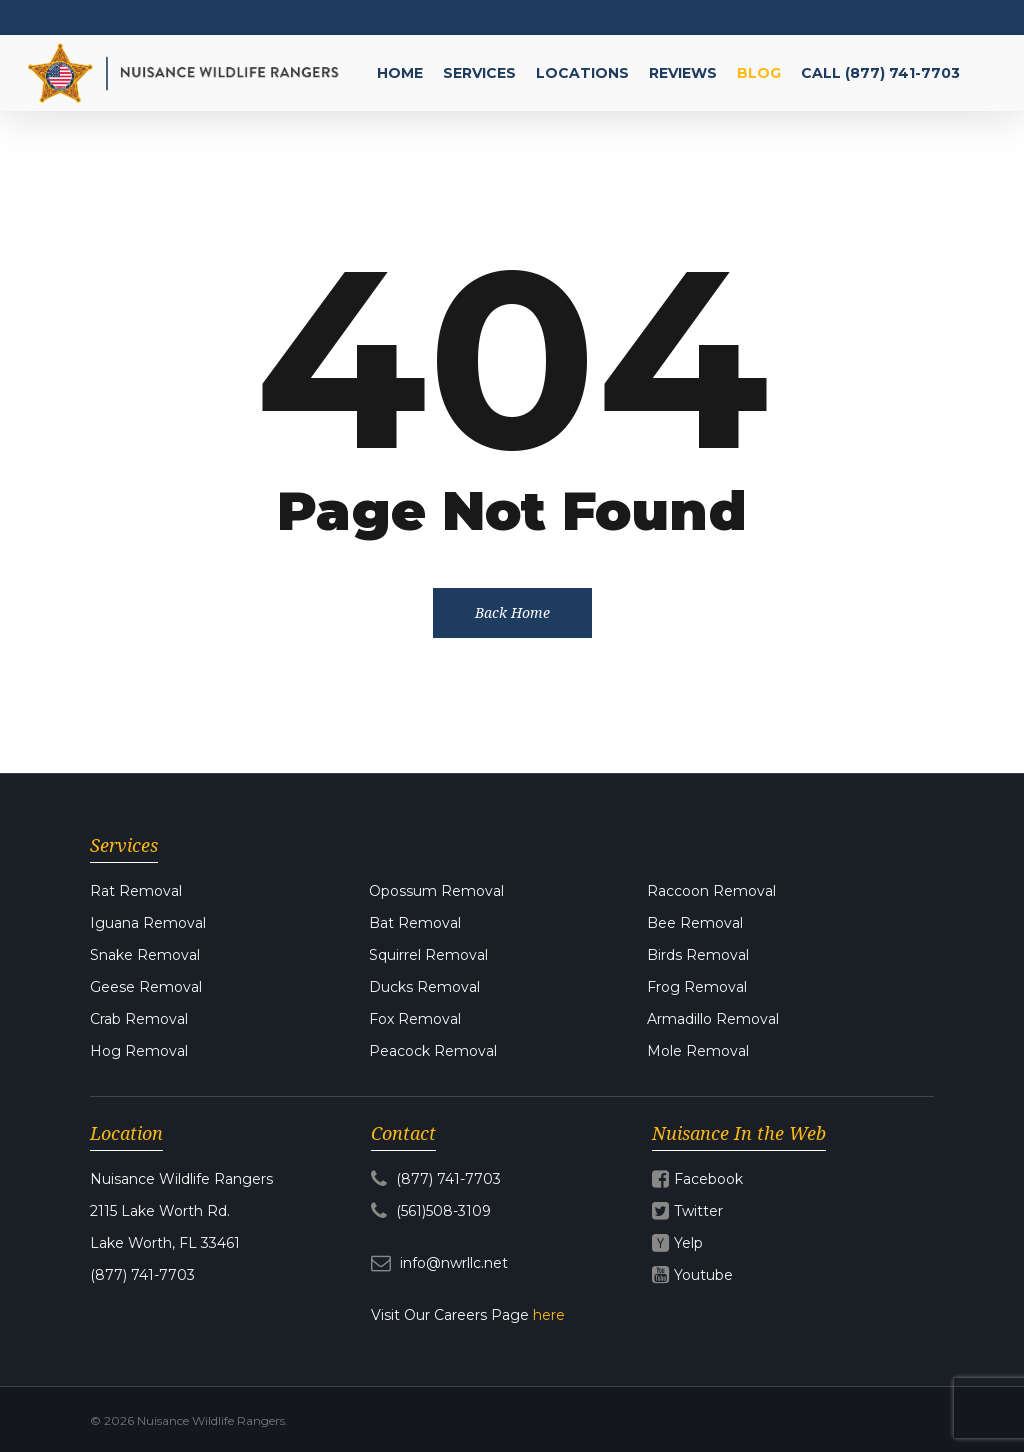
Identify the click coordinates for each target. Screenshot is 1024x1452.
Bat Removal (415, 923)
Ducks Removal (424, 987)
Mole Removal (698, 1051)
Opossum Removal (436, 891)
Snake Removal (145, 955)
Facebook (708, 1179)
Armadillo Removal (713, 1019)
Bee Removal (695, 923)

######

If the listing above includes images, copy every line of it exactly except those images.

» Expected answer:
Identify the click coordinates for each target. Screenshot is 1024x1452.
Bat Removal (415, 923)
Ducks Removal (424, 987)
Mole Removal (698, 1051)
Opossum Removal (436, 891)
Snake Removal (145, 955)
Facebook (708, 1179)
Armadillo Removal (713, 1019)
Bee Removal (695, 923)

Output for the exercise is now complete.